▸ Your objective: Your answer must consist of exactly the lines below, starting with the line with "FDT Terminal Infection Hoodies" and going on through the line with "Signature Design by Ashley® Trinell Brown TV", and nothing else.

□ □ □

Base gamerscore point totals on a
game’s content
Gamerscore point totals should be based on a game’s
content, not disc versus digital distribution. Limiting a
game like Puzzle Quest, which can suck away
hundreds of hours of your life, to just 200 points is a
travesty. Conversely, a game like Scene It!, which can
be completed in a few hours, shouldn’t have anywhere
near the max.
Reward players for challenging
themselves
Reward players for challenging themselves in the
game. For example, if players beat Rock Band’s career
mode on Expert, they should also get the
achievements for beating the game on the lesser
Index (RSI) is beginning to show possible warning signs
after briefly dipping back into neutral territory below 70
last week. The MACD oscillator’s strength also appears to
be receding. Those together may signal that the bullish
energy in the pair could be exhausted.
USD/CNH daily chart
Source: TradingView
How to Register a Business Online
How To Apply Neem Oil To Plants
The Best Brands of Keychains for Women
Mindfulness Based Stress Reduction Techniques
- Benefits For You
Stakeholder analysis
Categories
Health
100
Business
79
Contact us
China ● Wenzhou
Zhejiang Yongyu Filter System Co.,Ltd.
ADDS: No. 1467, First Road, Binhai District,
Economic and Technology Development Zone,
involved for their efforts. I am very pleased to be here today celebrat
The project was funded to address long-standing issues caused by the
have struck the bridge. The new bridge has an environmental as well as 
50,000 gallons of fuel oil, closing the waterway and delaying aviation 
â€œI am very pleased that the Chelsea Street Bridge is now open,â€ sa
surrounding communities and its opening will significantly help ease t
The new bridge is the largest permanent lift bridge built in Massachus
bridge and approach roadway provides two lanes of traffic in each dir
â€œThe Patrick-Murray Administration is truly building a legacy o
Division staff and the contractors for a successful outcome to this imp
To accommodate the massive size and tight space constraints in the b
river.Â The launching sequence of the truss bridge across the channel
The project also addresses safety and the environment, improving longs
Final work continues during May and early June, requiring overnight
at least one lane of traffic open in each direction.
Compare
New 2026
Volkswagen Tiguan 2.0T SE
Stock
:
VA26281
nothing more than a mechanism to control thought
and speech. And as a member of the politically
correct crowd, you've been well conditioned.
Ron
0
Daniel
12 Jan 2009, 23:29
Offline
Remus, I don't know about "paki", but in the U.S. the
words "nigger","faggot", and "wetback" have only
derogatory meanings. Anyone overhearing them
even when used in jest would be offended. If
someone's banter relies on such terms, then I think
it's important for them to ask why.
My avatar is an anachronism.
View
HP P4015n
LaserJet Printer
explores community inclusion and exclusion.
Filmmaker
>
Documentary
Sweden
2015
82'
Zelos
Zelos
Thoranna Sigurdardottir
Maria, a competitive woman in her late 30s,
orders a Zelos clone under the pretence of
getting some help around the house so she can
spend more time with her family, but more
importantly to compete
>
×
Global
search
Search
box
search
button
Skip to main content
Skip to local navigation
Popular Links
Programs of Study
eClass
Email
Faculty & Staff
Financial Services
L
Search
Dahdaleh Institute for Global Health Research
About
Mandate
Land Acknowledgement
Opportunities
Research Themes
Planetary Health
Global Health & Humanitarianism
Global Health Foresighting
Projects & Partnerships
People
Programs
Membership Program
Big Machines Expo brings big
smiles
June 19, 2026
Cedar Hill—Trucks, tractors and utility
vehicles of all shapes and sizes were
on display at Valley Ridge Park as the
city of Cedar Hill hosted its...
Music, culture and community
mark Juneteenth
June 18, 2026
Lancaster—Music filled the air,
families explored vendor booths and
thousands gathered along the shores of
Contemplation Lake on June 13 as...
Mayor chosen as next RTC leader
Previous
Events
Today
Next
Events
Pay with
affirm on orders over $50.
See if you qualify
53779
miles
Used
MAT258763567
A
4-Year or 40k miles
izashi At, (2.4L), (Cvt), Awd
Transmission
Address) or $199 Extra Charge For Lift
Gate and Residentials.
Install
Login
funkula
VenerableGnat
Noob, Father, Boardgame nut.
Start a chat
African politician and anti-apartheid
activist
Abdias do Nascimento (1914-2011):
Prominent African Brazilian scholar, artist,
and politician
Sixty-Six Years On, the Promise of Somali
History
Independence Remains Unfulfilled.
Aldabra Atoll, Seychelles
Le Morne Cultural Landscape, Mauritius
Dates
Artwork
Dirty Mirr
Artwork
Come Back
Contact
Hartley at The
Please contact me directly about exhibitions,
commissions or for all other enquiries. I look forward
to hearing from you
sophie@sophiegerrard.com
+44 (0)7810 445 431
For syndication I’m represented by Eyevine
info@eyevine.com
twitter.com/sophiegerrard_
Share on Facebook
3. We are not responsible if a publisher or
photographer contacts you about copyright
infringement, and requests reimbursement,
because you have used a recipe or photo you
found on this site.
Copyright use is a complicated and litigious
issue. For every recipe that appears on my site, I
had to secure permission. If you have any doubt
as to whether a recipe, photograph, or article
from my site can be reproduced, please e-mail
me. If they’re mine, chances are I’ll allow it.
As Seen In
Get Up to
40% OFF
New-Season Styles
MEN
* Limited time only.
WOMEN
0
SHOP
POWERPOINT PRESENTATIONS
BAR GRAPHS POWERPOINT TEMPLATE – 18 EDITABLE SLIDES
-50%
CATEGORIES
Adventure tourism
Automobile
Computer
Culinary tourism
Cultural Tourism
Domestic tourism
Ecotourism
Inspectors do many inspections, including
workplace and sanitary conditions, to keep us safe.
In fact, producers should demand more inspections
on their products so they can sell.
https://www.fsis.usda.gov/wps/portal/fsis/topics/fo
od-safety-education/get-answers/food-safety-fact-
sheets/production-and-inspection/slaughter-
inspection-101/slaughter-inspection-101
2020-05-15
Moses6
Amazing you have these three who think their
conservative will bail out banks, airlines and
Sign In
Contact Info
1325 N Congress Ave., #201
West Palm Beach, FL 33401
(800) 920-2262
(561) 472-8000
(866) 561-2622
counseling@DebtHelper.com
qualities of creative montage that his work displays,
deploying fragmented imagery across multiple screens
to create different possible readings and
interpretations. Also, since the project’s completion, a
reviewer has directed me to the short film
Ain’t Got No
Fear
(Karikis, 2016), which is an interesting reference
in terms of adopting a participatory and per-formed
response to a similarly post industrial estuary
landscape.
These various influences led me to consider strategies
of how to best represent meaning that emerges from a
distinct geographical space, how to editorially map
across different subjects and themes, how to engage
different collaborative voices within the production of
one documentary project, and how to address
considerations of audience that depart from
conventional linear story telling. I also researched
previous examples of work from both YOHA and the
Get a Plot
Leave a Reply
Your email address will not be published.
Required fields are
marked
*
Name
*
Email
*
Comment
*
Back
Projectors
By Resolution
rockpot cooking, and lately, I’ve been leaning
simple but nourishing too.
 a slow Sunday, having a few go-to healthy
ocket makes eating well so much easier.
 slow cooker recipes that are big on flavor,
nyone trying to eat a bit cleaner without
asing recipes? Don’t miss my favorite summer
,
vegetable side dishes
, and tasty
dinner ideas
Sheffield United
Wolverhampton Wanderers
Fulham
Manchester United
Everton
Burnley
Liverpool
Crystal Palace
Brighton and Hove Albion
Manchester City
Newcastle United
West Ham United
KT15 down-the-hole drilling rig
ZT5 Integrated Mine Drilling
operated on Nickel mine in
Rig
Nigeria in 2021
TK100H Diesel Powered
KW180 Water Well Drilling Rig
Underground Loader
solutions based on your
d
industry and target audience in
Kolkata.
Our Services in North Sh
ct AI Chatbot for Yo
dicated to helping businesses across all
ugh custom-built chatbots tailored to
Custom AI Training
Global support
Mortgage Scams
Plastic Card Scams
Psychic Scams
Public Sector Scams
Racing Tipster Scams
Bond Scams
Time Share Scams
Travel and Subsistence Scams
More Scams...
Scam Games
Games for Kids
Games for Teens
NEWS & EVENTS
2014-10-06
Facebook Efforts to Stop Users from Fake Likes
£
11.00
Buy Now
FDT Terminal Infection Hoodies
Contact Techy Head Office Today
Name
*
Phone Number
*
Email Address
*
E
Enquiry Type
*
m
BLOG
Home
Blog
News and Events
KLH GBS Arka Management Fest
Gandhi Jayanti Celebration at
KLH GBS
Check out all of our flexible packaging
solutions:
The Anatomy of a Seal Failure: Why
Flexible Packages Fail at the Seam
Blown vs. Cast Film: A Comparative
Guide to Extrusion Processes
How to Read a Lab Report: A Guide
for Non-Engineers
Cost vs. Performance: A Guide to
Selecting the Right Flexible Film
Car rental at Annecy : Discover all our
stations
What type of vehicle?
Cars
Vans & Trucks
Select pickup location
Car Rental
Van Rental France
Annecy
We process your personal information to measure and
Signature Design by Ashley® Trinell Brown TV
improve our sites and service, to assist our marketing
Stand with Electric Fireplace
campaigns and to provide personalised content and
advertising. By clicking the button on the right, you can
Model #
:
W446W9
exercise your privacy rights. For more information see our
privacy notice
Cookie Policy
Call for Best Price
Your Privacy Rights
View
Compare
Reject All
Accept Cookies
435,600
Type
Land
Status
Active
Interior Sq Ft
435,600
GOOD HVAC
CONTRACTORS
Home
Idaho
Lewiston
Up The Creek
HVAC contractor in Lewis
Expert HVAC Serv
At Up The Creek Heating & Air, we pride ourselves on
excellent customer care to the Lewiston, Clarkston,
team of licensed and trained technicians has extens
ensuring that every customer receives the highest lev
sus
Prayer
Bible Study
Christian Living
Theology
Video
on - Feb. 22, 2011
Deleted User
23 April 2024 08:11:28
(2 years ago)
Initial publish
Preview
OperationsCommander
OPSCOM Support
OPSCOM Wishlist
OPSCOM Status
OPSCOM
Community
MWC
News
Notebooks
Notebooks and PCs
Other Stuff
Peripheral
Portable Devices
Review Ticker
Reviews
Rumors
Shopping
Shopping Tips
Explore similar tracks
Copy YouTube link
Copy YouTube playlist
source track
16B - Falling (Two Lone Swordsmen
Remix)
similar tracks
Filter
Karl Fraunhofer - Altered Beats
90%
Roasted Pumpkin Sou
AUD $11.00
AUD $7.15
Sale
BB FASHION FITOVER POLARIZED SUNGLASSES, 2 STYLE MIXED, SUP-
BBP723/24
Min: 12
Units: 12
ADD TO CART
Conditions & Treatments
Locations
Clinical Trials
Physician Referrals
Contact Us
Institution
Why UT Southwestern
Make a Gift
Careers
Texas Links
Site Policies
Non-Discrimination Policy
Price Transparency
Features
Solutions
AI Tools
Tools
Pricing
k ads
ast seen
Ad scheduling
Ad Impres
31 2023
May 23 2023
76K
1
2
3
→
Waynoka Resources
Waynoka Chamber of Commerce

□ □ □

▸ Result of this task:
FDT Terminal Infection Hoodies
Contact Techy Head Office Today
Name
*
Phone Number
*
Email Address
*
E
Enquiry Type
*
m
BLOG
Home
Blog
News and Events
KLH GBS Arka Management Fest
Gandhi Jayanti Celebration at
KLH GBS
Check out all of our flexible packaging
solutions:
The Anatomy of a Seal Failure: Why
Flexible Packages Fail at the Seam
Blown vs. Cast Film: A Comparative
Guide to Extrusion Processes
How to Read a Lab Report: A Guide
for Non-Engineers
Cost vs. Performance: A Guide to
Selecting the Right Flexible Film
Car rental at Annecy : Discover all our
stations
What type of vehicle?
Cars
Vans & Trucks
Select pickup location
Car Rental
Van Rental France
Annecy
We process your personal information to measure and
Signature Design by Ashley® Trinell Brown TV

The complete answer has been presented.